Machine-learning approach
We used the python Scikit-learn library (version 0.19.1) to perform SVM classification [34]. To prevent overfitting (i.e. the classifier works perfectly on the training data, but is poorly generalizable to new data), we performed feature relevance evaluation and dimensionality reduction using a tree-based feature selection approach with a nested 10-fold cross-validation design [35, 36]. This was performed separately within each subgroup (CN, MCI and whole sample).
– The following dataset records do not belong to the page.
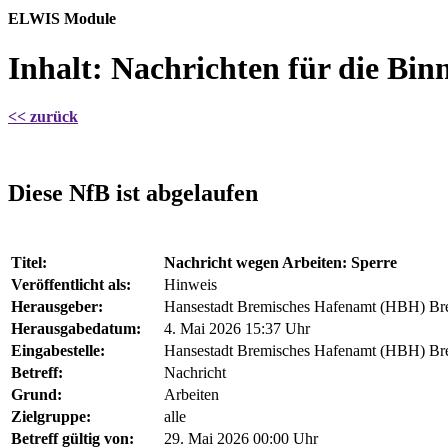
ELWIS Module
Inhalt:
Nachrichten für die Binn
<< zurück
Diese NfB ist abgelaufen
Titel:
Nachricht wegen Arbeiten: Sperre
Veröffentlicht als:
Hinweis
Herausgeber:
Hansestadt Bremisches Hafenamt (HBH) B
Herausgabedatum:
4. Mai 2026 15:37 Uhr
Eingabestelle:
Hansestadt Bremisches Hafenamt (HBH) B
Betreff:
Nachricht
Grund:
Arbeiten
Zielgruppe:
alle
Betreff gültig von:
29. Mai 2026 00:00 Uhr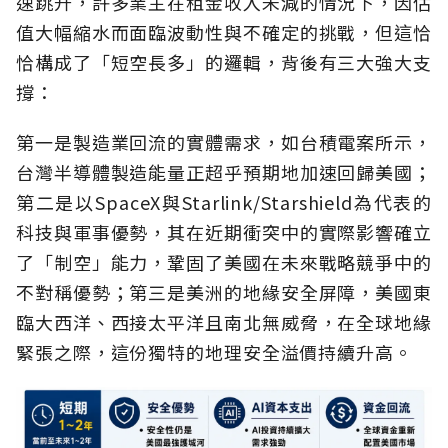
速跳升，許多業主在租金收入未減的情況下，因估
值大幅縮水而面臨波動性與不確定的挑戰，但這恰
恰構成了「短空長多」的邏輯，背後有三大強大支
撐：
第一是製造業回流的實體需求，如台積電案所示，
台灣半導體製造能量正超乎預期地加速回歸美國；
第二是以SpaceX與Starlink/Starshield為代表的
科技與軍事優勢，其在近期衝突中的實際影響確立
了「制空」能力，鞏固了美國在未來戰略競爭中的
不對稱優勢；第三是美洲的地緣安全屏障，美國東
臨大西洋、西接太平洋且南北無威脅，在全球地緣
緊張之際，這份獨特的地理安全溢價持續升高。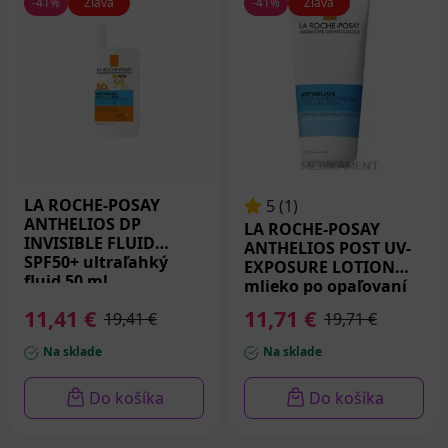
-41%
Zľava
-41%
Zľava
LA ROCHE-POSAY
5 (1)
ANTHELIOS DP
LA ROCHE-POSAY
INVISIBLE FLUID
ANTHELIOS POST UV-
SPF50+ ultraľahký
EXPOSURE LOTION
fluid 50 ml
mlieko po opaľovaní
200 ml
11,41 €
11,71 €
19,41 €
19,71 €
Na sklade
Na sklade
Do košíka
Do košíka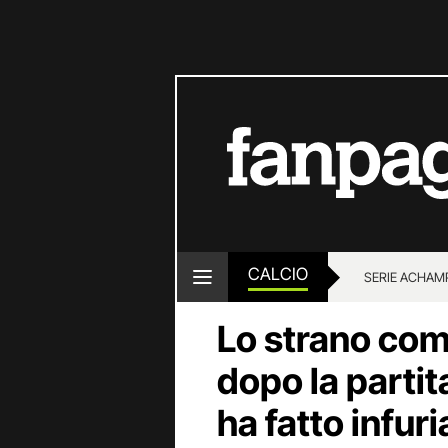
CALCIO
SERIE A
CHAMP
Lo strano com
dopo la partit
ha fatto infuria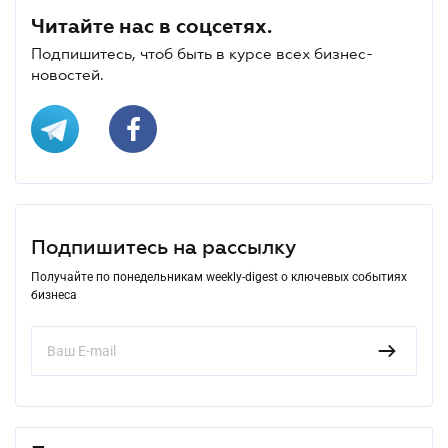
Читайте нас в соцсетях.
Подпишитесь, чтоб быть в курсе всех бизнес-
новостей.
Подпишитесь на рассылку
Получайте по понедельникам weekly-digest о ключевых событиях
бизнеса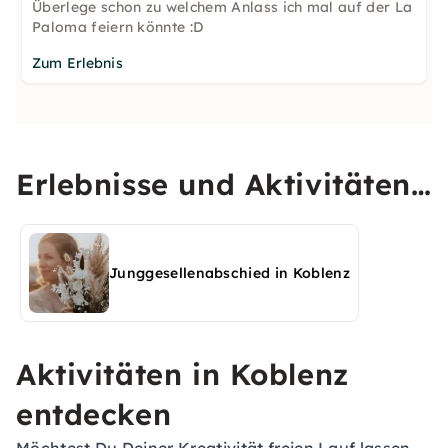
Überlege schon zu welchem Anlass ich mal auf der La
Paloma feiern könnte :D
Zum Erlebnis
Erlebnisse und Aktivitäten
in Koblenz entdecken
Junggesellenabschied in Koblenz
Aktivitäten in Koblenz
entdecken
The nested cross-validation consists of an inner loop for model building and parameter estimation, and an outer loop for model testing. Consequently, the dataset was divided into two parts: a training plus validation subset and a test subset. In the inner loop, SVM models were trained with varying SVM hyper-parameters (i.e. cost parameters C and kernel function) based on a grid search, and a feature selection was performed using classification trees. The validation set was used to determine the SVM hyper-parameters over the grid of possible values. The performance of the resulting model, with optimized SVM hyper-parameters and features, was subsequently evaluated on the test set in the outer loop. For this outer loop, we used a 10-fold cross-validation scheme so that the data were divided into 10 equally sized parts. Nine of these were used as the training/validation set and one as the test set, and the 10 parts were permuted in each iteration of the outer loop so that each one was used for testing once. Finally, the SVM results were averaged over the 10 folds to estimate the predictive power of the proposed model on the whole dataset.
Feature selection
As the input for the classifier, we used demographic information, neuropsychological information, APOE ε4 genotype and MRI measures (visual ratings, subcortical volumes, regional cortical thickness and regional surface area measures). To combine information measured on different scales, continuous demographic and MRI measures were normalized to z-scores. In the adopted tree-based feature selection strategy, the Gini index was used to measure the relevance of each feature [37]. Features with a Gini index above the mean were kept, others were discarded. The complete list of features considered and selected, in the whole dataset and for CN and MCI separately, is reported in Additional file 1: Table S8.
Performance evaluation
To assess the performance of the classifier, we computed the averaged receiver operating characteristic (ROC) area under the curve (AUC), specificity, sensitivity and accuracy for the testing datasets. We initially maximized the Youden index, and then also explored the results when setting the sensitivity at 80%, 85%, 90%, 95% and 100%. To assess the added value of combining different sources of information, we also built classifiers including only demographic information and a single other biomarker type (neuropsychological tests, APOE ε4 genotype, MRI measures). Differences in AUC ROCs between classifiers were assessed with DeLong’s test.